229. Memorandum From Secretary of State Rogers to President Nixon1 2


  • Burundi

Burundi Ambassador Terence was called to the Department October 18 and informed of our new policy toward his government. David Newsom expressed our profound shock at the mass killing of Hutus. He said we have no choice but to maintain our relations with Burundi at a minimum level.

The Ambassador was defensive. He acknowledged that the governmentʼs response to the initial uprising was severe, but claimed that the threat to governmental authority was massive and potentially lethal. He denied any ethnic character to the reprisals, and argued that the situation has now returned to normal. He said he was sure his government could provide evidence of national reconciliation and of the equitable distribution of relief assistance.

Our new policy should not come as a surprise to Burundi. During my stay in New York, the Burundi Foreign Minister asked to see me. I refused even though I received every other foreign minister who requested an appointment. I also deplored the Burundi massacre in talks with ten of the African ministers, a number of whom expressed agreement. George Bush also pointedly failed to attend the Burundi reception on October 12.

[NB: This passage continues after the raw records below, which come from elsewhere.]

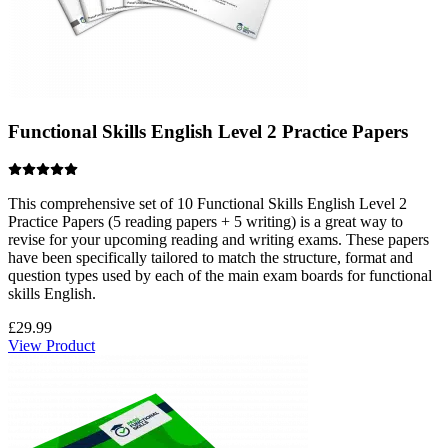
Functional Skills English Level 2 Practice Papers
This comprehensive set of 10 Functional Skills English Level 2
Practice Papers (5 reading papers + 5 writing) is a great way to
revise for your upcoming reading and writing exams. These papers
have been specifically tailored to match the structure, format and
question types used by each of the main exam boards for functional
skills English.
£
29.99
View Product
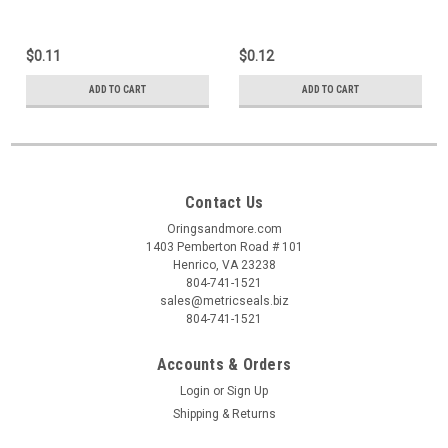
$0.11
$0.12
ADD TO CART
ADD TO CART
Contact Us
Oringsandmore.com
1403 Pemberton Road # 101
Henrico, VA 23238
804-741-1521
sales@metricseals.biz
804-741-1521
Accounts & Orders
Login
or
Sign Up
Shipping & Returns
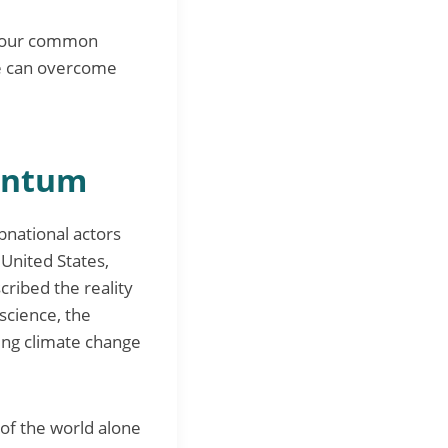
le our common
 we can overcome
entum
national actors
 United States,
cribed the reality
science, the
ing climate change
of the world alone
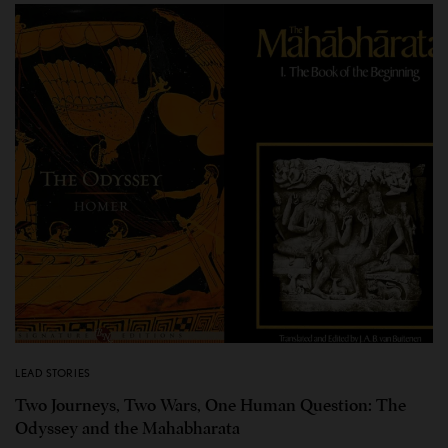
LEAD STORIES
Two Journeys, Two Wars, One Human Question: The
Odyssey and the Mahabharata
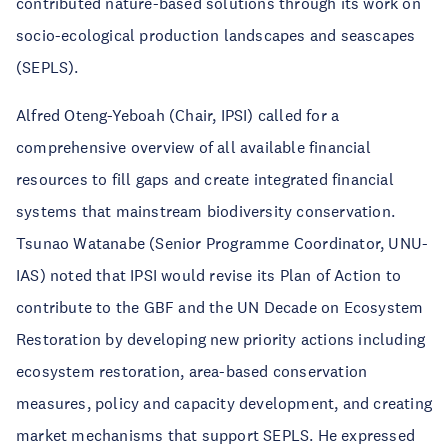
contributed nature-based solutions through its work on
socio-ecological production landscapes and seascapes
(SEPLS).
Alfred Oteng-Yeboah (Chair, IPSI) called for a
comprehensive overview of all available financial
resources to fill gaps and create integrated financial
systems that mainstream biodiversity conservation.
Tsunao Watanabe (Senior Programme Coordinator, UNU-
IAS) noted that IPSI would revise its Plan of Action to
contribute to the GBF and the UN Decade on Ecosystem
Restoration by developing new priority actions including
ecosystem restoration, area-based conservation
measures, policy and capacity development, and creating
market mechanisms that support SEPLS. He expressed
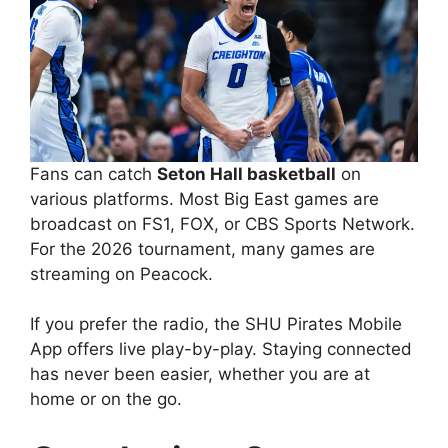
Fans can catch
Seton Hall basketball
on
various platforms. Most Big East games are
broadcast on FS1, FOX, or CBS Sports Network.
For the 2026 tournament, many games are
streaming on Peacock.
If you prefer the radio, the SHU Pirates Mobile
App offers live play-by-play. Staying connected
has never been easier, whether you are at
home or on the go.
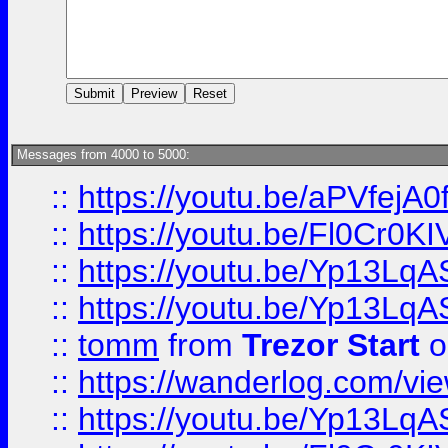
Messages from 4000 to 5000:
::
https://youtu.be/aPVfejA
::
https://youtu.be/Fl0Cr0KI
::
https://youtu.be/Yp13Lq
::
https://youtu.be/Yp13Lq
::
tomm
from
Trezor Start
o
::
https://wanderlog.com/view
::
https://youtu.be/Yp13Lq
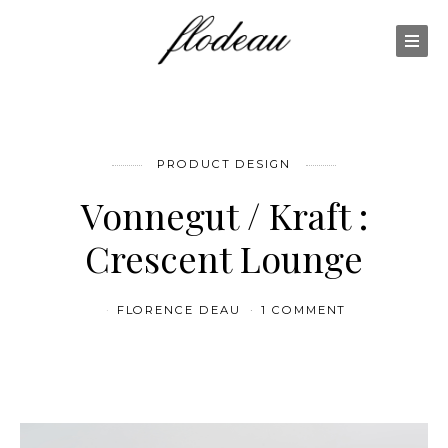
PRODUCT DESIGN
Vonnegut / Kraft :
Crescent Lounge
FLORENCE DEAU
1 COMMENT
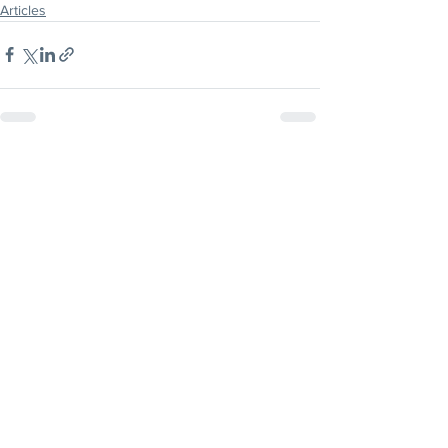
Articles
CLICK HERE
FOR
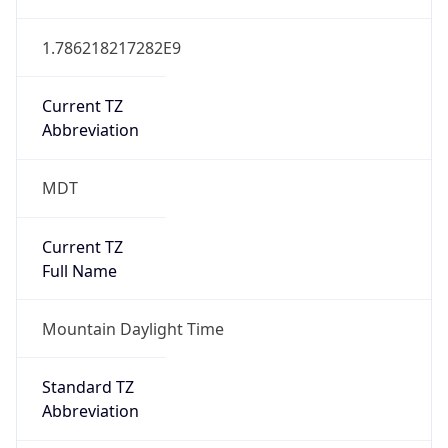
1.786218217282E9
Current TZ
Abbreviation
MDT
Current TZ
Full Name
Mountain Daylight Time
Standard TZ
Abbreviation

In Burundi itself, the killings have ended, but the atmosphere is still tense. This no indication that [Page 2] the 50,000 refugees in neighboring countries feel it is safe to return.

On the positive side, the continuing power struggle among Tutsis has edged virtually all of the most extremist politicians from public office. The group now in the ascendancy has shown signs in the past of wanting to reach a political accommodation with the Hutu majority. Recent public statements by Prime Minister Nyamoya have stressed the theme of national reconciliation. With respect to relief for the victims, United Nations Under Secretary Brad Morse informs us he now has assurances from the Burundi Government that UN medical teams will be allowed to travel freely and dispense treatment without restriction. Whether or not the assurances are genuine remains to be seen within the next few weeks.

Until there is a much clearer indication of changed attitudes and policies from the Burundi Government, our activities will be confined to strictly humanitarian programs in support of voluntary and UN agencies. For the present, therefore, we will suspend self-help, a rural health center project, population activities, cultural exchanges, and the admission of students to the International Police Academy.

Our current bilateral action should help persuade the present leadership that while the killings have stopped, the shockwave is still reverberating. To the extent that the Tutsi leadership cares about external opinion, our reaction may enhance the current barely perceptible trend toward moderation.

Ambassador Yost has been recalled for consultation and is now in Washington.

William P. Rogers
  1. Source: National Archives, Nixon Presidential Materials, NSC Files, Box 735, Country Files, Africa, Burundi, Vol. I. Confidential. Kissinger forwarded Rogersʼ memorandum to the President under cover of a November 8 memorandum in which he summarized its contents and assured Nixon that Ambassador Yost was fully aware of his instructions and could be expected to carry them out. (Ibid.)
  2. Rogers reported that Burundi Ambassador Terence was called to the Department October 18 and informed of the new policy. Terence was defensive and said that national reconciliation was underway.